Book: Night Sweats: An Unexpected Pregnancy by Laura Crossett
Genre: Memoir
Publisher: Laura Crosett
Publication date: 2013
Pages: 93
Source: Purchased from Lulu: Night Sweats: An Unexpected Pregnancy (also available as an ebook from the usual shops)
Summary: Night Sweats reads like a diary because it was originally a series of blog posts by the author written for a small group of family and friends about a pregnancy that she neither expected or wanted. This is a deeply personal look at pregnancy from the initial test, through the agonizing early decisions and physical changes, to the birth. Laura Crossett touches on liberal, even radical, politics along with events of the liturgical year at her church and many other things that make her life complicated and her thoughts complex and layered.
Thoughts: I don’t think I’ve met Laura, but it feels like I have. We were part of a cohort of librarians around the world who explored every social media platform as it came out in the mid-2000s. She was my partner when I demonstrated online-chat for the first time to staff members at Washington University Libraries. When I asked her to tell them where she was chatting from, she typed that she was in the tiny town of Meeteese, Wyoming. I literally saw jaws drop in the room.
Now, Laura lives in Iowa City, Iowa, my favorite college town. I loved the little glimpses of it that I got through her book.

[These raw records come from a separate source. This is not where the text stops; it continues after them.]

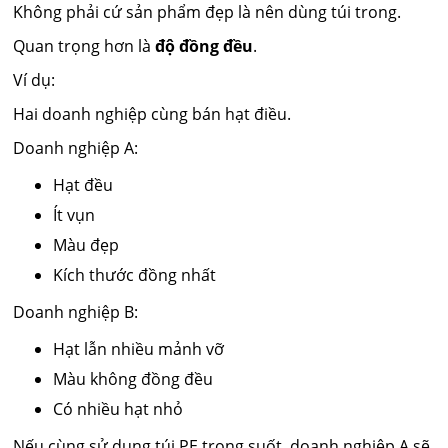
Không phải cứ sản phẩm đẹp là nên dùng túi trong.
Quan trọng hơn là
độ đồng đều
.
Ví dụ:
Hai doanh nghiệp cùng bán hạt điều.
Doanh nghiệp A:
Hạt đều
Ít vụn
Màu đẹp
Kích thước đồng nhất
Doanh nghiệp B:
Hạt lẫn nhiều mảnh vỡ
Màu không đồng đều
Có nhiều hạt nhỏ
Nếu cùng sử dụng túi PE trong suốt, doanh nghiệp A sẽ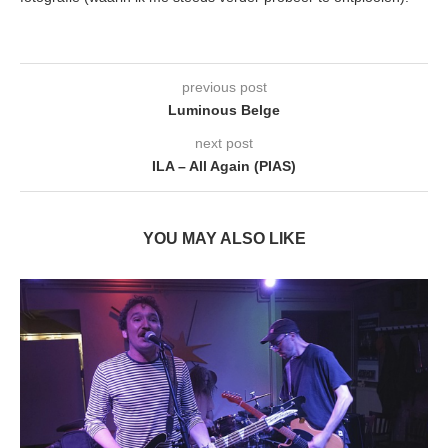
previous post
Luminous Belge
next post
ILA – All Again (PIAS)
YOU MAY ALSO LIKE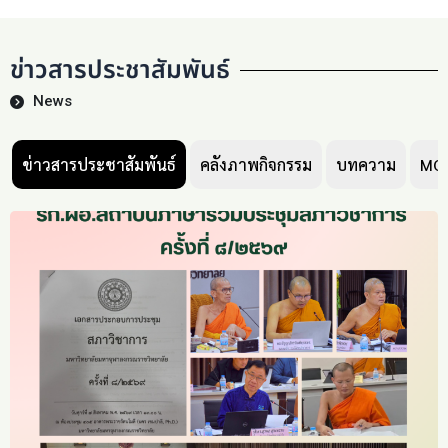
ข่าวสารประชาสัมพันธ์
News
ข่าวสารประชาสัมพันธ์
คลังภาพกิจกรรม
บทความ
MC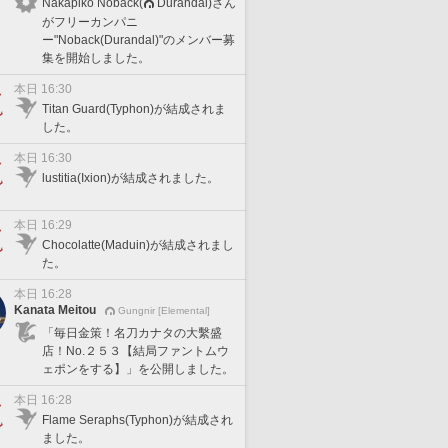
Nakapiko Noback(
Durandal)さん
がフリーカンパニ
ー"Noback(Durandal)"のメンバー募
集を開始しました。
本日 16:30
Titan Guard(Typhon)が結成されま
した。
本日 16:30
lustitia(Ixion)が結成されました。
本日 16:29
Chocolatte(Maduin)が結成されまし
た。
本日 16:28
Kanata Meitou
Gungnir [Elemental]
「毎日金策！名刀カナタの大繫盛
店！No.２５３【結局ファントムウ
ェポンをする】」を公開しました。
本日 16:28
Flame Seraphs(Typhon)が結成され
ました。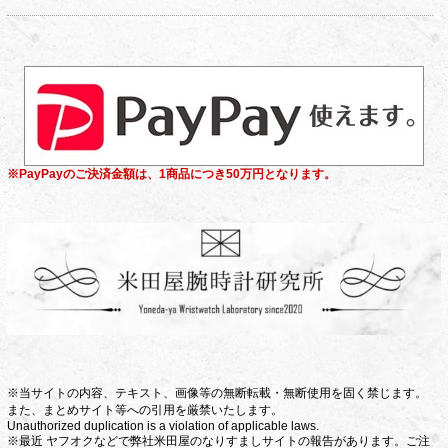
※PayPayのご決済金額は、1商品につき50万円となります。
※当サイトの内容、テキスト、画像等の無断転載・無断使用を固く禁じます。
また、まとめサイト等への引用を厳禁いたします。
Unauthorized duplication is a violation of applicable laws.
※最近 ヤフオクなどで弊社米田屋のなりすましサイトの報告があります。ご注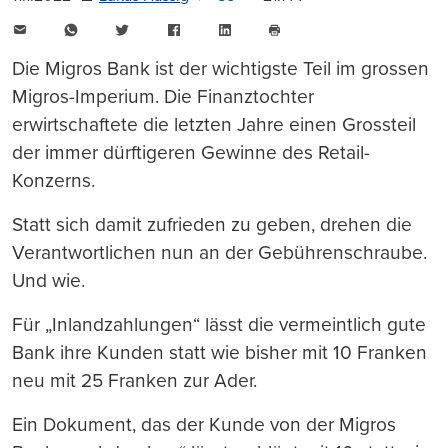
E-
WhatsApp
Twitter
Facebook
LinkedIn
Mail
Seite
drucken
Die Migros Bank ist der wichtigste Teil im grossen
Migros-Imperium. Die Finanztochter
erwirtschaftete die letzten Jahre einen Grossteil
der immer dürftigeren Gewinne des Retail-
Konzerns.
Statt sich damit zufrieden zu geben, drehen die
Verantwortlichen nun an der Gebührenschraube.
Und wie.
Für „Inlandzahlungen“ lässt die vermeintlich gute
Bank ihre Kunden statt wie bisher mit 10 Franken
neu mit 25 Franken zur Ader.
Ein Dokument, das der Kunde von der Migros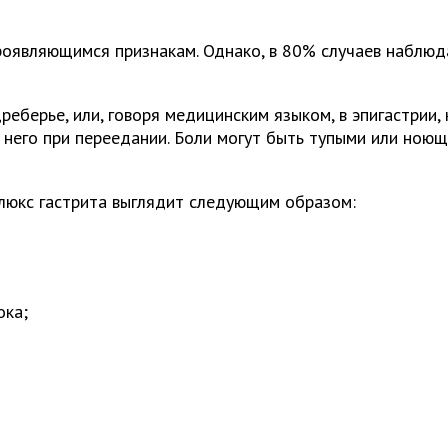
оявляющимся признакам. Однако, в 80% случаев наблюда
еберье, или, говоря медицинским языком, в эпигастрии,
него при переедании. Боли могут быть тупыми или ноющ
люкс гастрита выглядит следующим образом:
ока;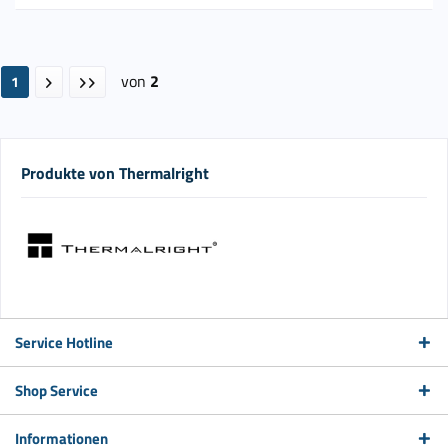
von
2
1
Produkte von Thermalright
Service Hotline
Shop Service
Informationen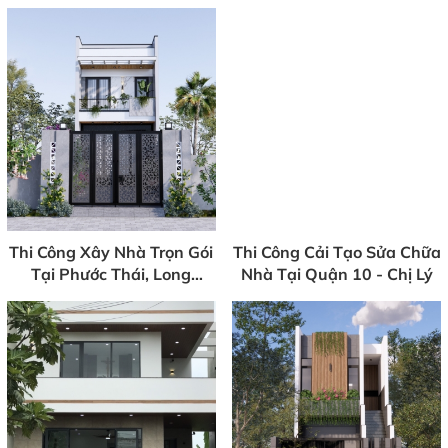
Bình Thạnh
Swanbay - Nhơn Trạch,
Đồng Nai
Thi Công Xây Nhà Trọn Gói
Thi Công Cải Tạo Sửa Chữa
Tại Phước Thái, Long
Nhà Tại Quận 10 - Chị Lý
Thành - Đồng Nai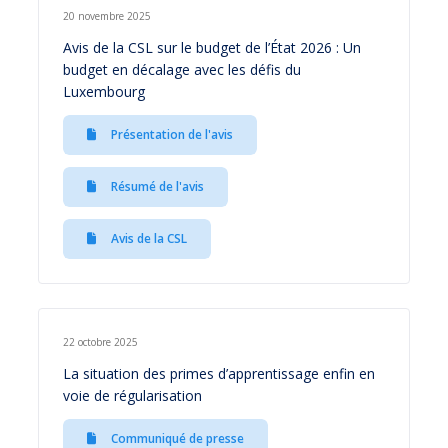
20 novembre 2025
Avis de la CSL sur le budget de l’État 2026 : Un
budget en décalage avec les défis du
Luxembourg
Présentation de l'avis
Résumé de l'avis
Avis de la CSL
22 octobre 2025
La situation des primes d’apprentissage enfin en
voie de régularisation
Communiqué de presse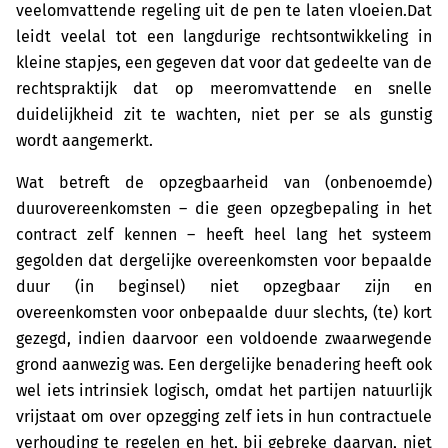
veelomvattende regeling uit de pen te laten vloeien.Dat
leidt veelal tot een langdurige rechtsontwikkeling in
kleine stapjes, een gegeven dat voor dat gedeelte van de
rechtspraktijk dat op meeromvattende en snelle
duidelijkheid zit te wachten, niet per se als gunstig
wordt aangemerkt.
Wat betreft de opzegbaarheid van (onbenoemde)
duurovereenkomsten – die geen opzegbepaling in het
contract zelf kennen – heeft heel lang het systeem
gegolden dat dergelijke overeenkomsten voor bepaalde
duur (in beginsel) niet opzegbaar zijn en
overeenkomsten voor onbepaalde duur slechts, (te) kort
gezegd, indien daarvoor een voldoende zwaarwegende
grond aanwezig was. Een dergelijke benadering heeft ook
wel iets intrinsiek logisch, omdat het partijen natuurlijk
vrijstaat om over opzegging zelf iets in hun contractuele
verhouding te regelen en het, bij gebreke daarvan, niet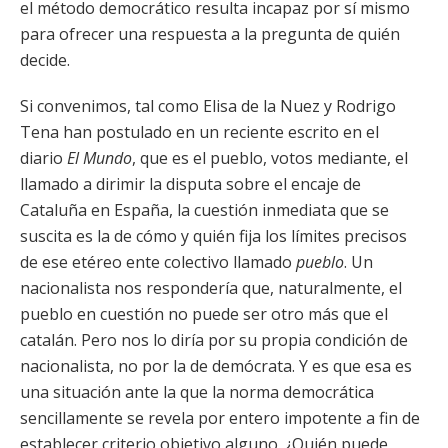
el método democrático resulta incapaz por sí mismo
para ofrecer una respuesta a la pregunta de quién
decide.
Si convenimos, tal como Elisa de la Nuez y Rodrigo
Tena han postulado en un reciente escrito en el
diario
El Mundo
, que es el pueblo, votos mediante, el
llamado a dirimir la disputa sobre el encaje de
Cataluña en España, la cuestión inmediata que se
suscita es la de cómo y quién fija los límites precisos
de ese etéreo ente colectivo llamado
pueblo
. Un
nacionalista nos respondería que, naturalmente, el
pueblo en cuestión no puede ser otro más que el
catalán. Pero nos lo diría por su propia condición de
nacionalista, no por la de demócrata. Y es que esa es
una situación ante la que la norma democrática
sencillamente se revela por entero impotente a fin de
establecer criterio objetivo alguno. ¿Quién puede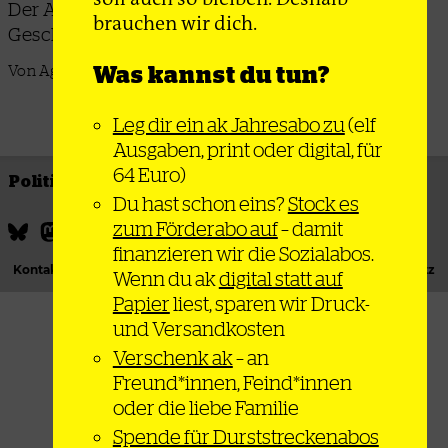
Der Autor Michael Waters zeigt, wie das
brauchen wir dich.
Geschlechterregime im Sport entstand
Was kannst du tun?
Von Agnes Laffert
Leg dir ein ak Jahresabo zu
(elf
Ausgaben, print oder digital, für
64 Euro)
Politik
Thema
Bewegung
Gesellschaft
Du hast schon eins?
Stock es
zum Förderabo auf
– damit
finanzieren wir die Sozialabos.
Kontakt
Podcast
Newsletter
Impressum
Datenschutz
Wenn du ak
digital statt auf
Papier
liest, sparen wir Druck-
und Versandkosten
Verschenk ak
– an
Freund*innen, Feind*innen
oder die liebe Familie
Spende für Durststreckenabos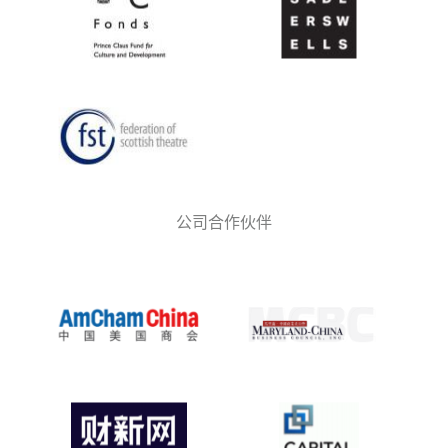
公司合作伙伴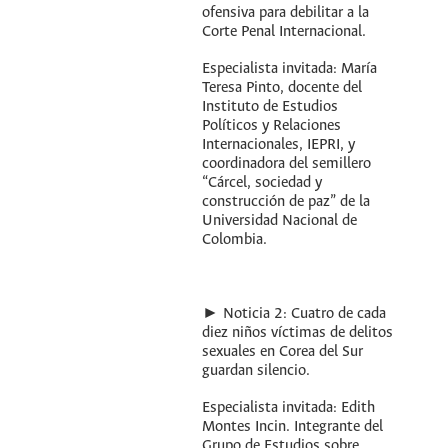
ofensiva para debilitar a la
Corte Penal Internacional.
Especialista invitada: María
Teresa Pinto, docente del
Instituto de Estudios
Políticos y Relaciones
Internacionales, IEPRI, y
coordinadora del semillero
“Cárcel, sociedad y
construcción de paz” de la
Universidad Nacional de
Colombia.
► Noticia 2: Cuatro de cada
diez niños víctimas de delitos
sexuales en Corea del Sur
guardan silencio.
Especialista invitada: Edith
Montes Incin. Integrante del
Grupo de Estudios sobre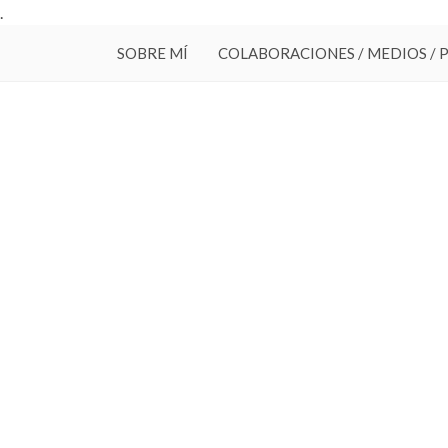
.
SOBRE MÍ
COLABORACIONES / MEDIOS / 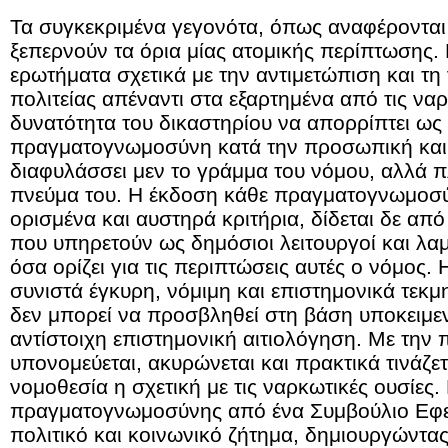
Τα συγκεκριμένα γεγονότα, όπως αναφέροντ
ξεπερνούν τα όρια μίας ατομικής περίπτωσης.
ερωτήματα σχετικά με την αντιμετώπιση και τη 
πολιτείας απέναντι στα εξαρτημένα από τις να
δυνατότητα του δικαστηρίου να απορρίπτει ως τ
πραγματογνωμοσύνη κατά την προσωπική και 
διαφυλάσσει μεν το γράμμα του νόμου, αλλά 
πνεύμα του. Η έκδοση κάθε πραγματογνωμοσ
ορισμένα και αυστηρά κριτήρια, δίδεται δε από
που υπηρετούν ως δημόσιοι λειτουργοί και λ
όσα ορίζει για τις περιπτώσεις αυτές ο νόμο
συνιστά έγκυρη, νόμιμη και επιστημονικά τε
δεν μπορεί να προσβληθεί στη βάση υποκειμε
αντίστοιχη επιστημονική αιτιολόγηση. Με την
υπονομεύεται, ακυρώνεται και πρακτικά τινάζε
νομοθεσία η σχετική με τις ναρκωτικές ουσίες.
πραγματογνωμοσύνης από ένα Συμβούλιο Εφετώ
πολιτικό και κοινωνικό ζήτημα, δημιουργώντ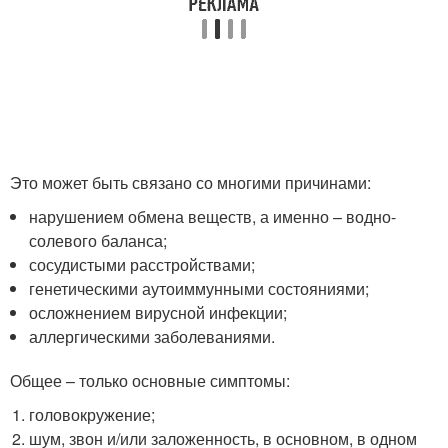
Это может быть связано со многими причинами:
нарушением обмена веществ, а именно – водно-
солевого баланса;
сосудистыми расстройствами;
генетическими аутоиммунными состояниями;
осложнением вирусной инфекции;
аллергическими заболеваниями.
Общее – только основные симптомы:
головокружение;
шум, звон и/или заложенность, в основном, в одном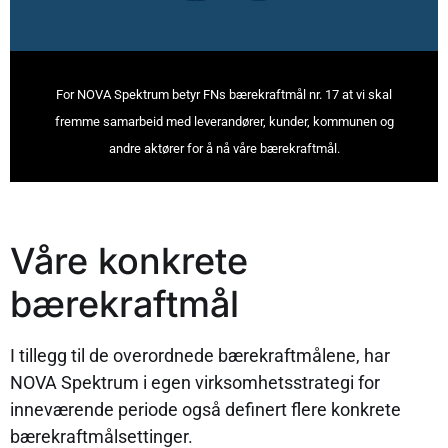
For NOVA Spektrum betyr FNs bærekraftmål nr. 17 at vi skal
fremme samarbeid med leverandører, kunder, kommunen og
andre aktører for å nå våre bærekraftmål.
Våre konkrete
bærekraftmål
I tillegg til de overordnede bærekraftmålene, har
NOVA Spektrum i egen virksomhetsstrategi for
inneværende periode også definert flere konkrete
bærekraftmålsettinger.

As a woman who never had children, I enjoyed sharing an experience of someone who expected that to be her life, too, but at age 35, ended up with something different. Even more, and unexpectedly, I liked the glimpses I got of Laura’s religious life that are so different from mine, currently, and yet so familiar — like this passage after setting up her first Christmas tree:
But I suppose I did want a tree this year because it somehow signifies that this is our home, that I am invested enough in this place to buy lights and store ornaments from year to year. Tonight I also set up the olive wood creche set that my mother gave me. It’s right by the tree, and Mary and Joseph and the angel and the shepherd and some cattle and sheep are already there. The wise men and their camel are on top of one bookshelf, and they’ll slowly make their way toward the scene till they arrive at Epiphany. I couldn’t figure out what to do with the Baby Jesus until Christmas, so I put him in my jewelry box. It still seems rather cruel, keeping him away from everyone. Surely someone has made a creche with a pregnant Mary and then a postpartum Mary with the baby Jesus? But for now he will have to wait separately as his earthly parents wait for his arrival, as I wait for the arrival of my own son. p. 78
Appeal: This slim volume is a bargain as an e-book (I got it in print because, some day, I hope to get it signed) and would make a wonderful thought-provoking read in the season of Advent.
Have you read this book? What did you think?